- YOUR GOAL -
Transcribe every entry below word for word, but skip the pictures.

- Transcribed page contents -
———
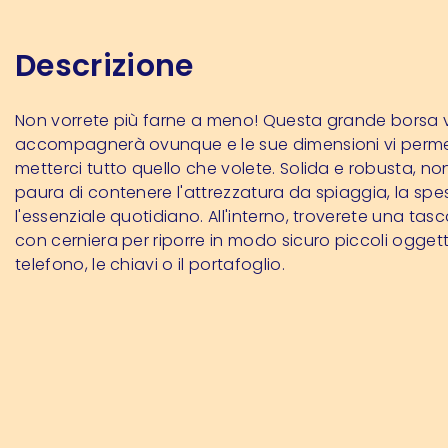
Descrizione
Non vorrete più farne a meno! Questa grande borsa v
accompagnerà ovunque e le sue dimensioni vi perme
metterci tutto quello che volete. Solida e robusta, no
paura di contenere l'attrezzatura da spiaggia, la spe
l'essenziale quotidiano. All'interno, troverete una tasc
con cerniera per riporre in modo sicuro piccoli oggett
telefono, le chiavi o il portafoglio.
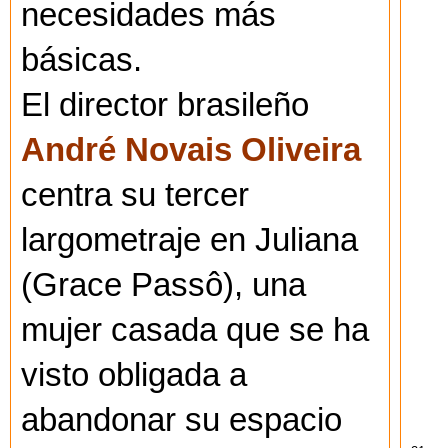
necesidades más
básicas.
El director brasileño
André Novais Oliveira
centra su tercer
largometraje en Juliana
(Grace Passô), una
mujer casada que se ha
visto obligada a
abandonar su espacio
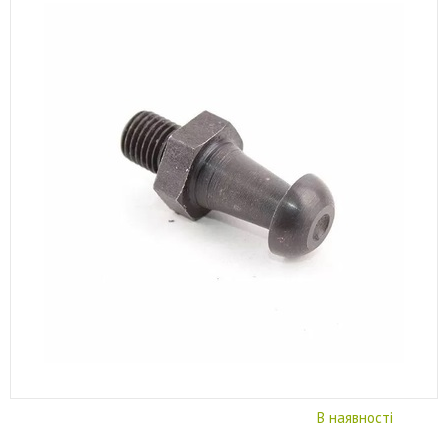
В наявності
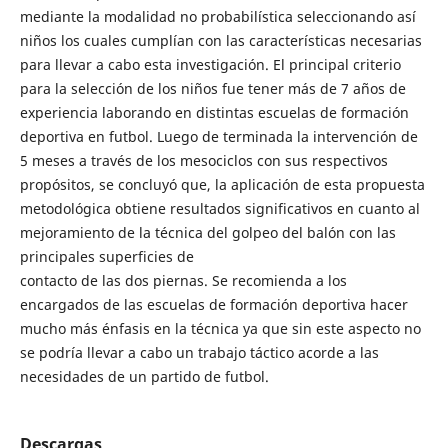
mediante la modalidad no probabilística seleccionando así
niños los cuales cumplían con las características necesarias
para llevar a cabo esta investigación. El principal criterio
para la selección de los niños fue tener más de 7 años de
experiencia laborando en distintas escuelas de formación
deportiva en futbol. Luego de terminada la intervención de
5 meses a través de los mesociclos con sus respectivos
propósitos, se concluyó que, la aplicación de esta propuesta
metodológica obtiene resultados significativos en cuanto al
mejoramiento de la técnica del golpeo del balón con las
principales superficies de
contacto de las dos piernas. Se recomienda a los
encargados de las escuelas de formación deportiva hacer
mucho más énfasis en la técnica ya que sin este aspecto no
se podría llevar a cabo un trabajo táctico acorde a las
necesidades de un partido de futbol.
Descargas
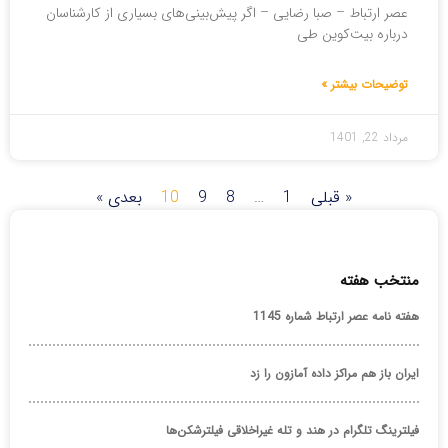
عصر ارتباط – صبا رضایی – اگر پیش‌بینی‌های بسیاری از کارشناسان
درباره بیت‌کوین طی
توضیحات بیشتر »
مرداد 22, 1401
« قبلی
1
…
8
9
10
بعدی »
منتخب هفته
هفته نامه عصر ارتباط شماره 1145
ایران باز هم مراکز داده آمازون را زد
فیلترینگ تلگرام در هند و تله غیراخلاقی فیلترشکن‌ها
———
- SOLUTION TO THE PROBLEM -
Descrizione
Non vorrete più farne a meno! Questa grande borsa v
accompagnerà ovunque e le sue dimensioni vi perme
metterci tutto quello che volete. Solida e robusta, no
paura di contenere l'attrezzatura da spiaggia, la spe
l'essenziale quotidiano. All'interno, troverete una tasc
con cerniera per riporre in modo sicuro piccoli oggett
telefono, le chiavi o il portafoglio.
necesidades más
básicas.
El director brasileño
André Novais Oliveira
centra su tercer
largometraje en Juliana
(Grace Passô), una
mujer casada que se ha
visto obligada a
abandonar su espacio
В наявності
mediante la modalidad no probabilística seleccionando así
niños los cuales cumplían con las características necesarias
para llevar a cabo esta investigación. El principal criterio
para la selección de los niños fue tener más de 7 años de
experiencia laborando en distintas escuelas de formación
deportiva en futbol. Luego de terminada la intervención de
5 meses a través de los mesociclos con sus respectivos
propósitos, se concluyó que, la aplicación de esta propuesta
metodológica obtiene resultados significativos en cuanto al
mejoramiento de la técnica del golpeo del balón con las
principales superficies de
contacto de las dos piernas. Se recomienda a los
encargados de las escuelas de formación deportiva hacer
mucho más énfasis en la técnica ya que sin este aspecto no
se podría llevar a cabo un trabajo táctico acorde a las
necesidades de un partido de futbol.
Descargas
عصر ارتباط – صبا رضایی – اگر پیش‌بینی‌های بسیاری از کارشناسان
درباره بیت‌کوین طی
توضیحات بیشتر »
مرداد 22, 1401
« قبلی
1
…
8
9
10
بعدی »
منتخب هفته
هفته نامه عصر ارتباط شماره 1145
ایران باز هم مراکز داده آمازون را زد
فیلترینگ تلگرام در هند و تله غیراخلاقی فیلترشکن‌ها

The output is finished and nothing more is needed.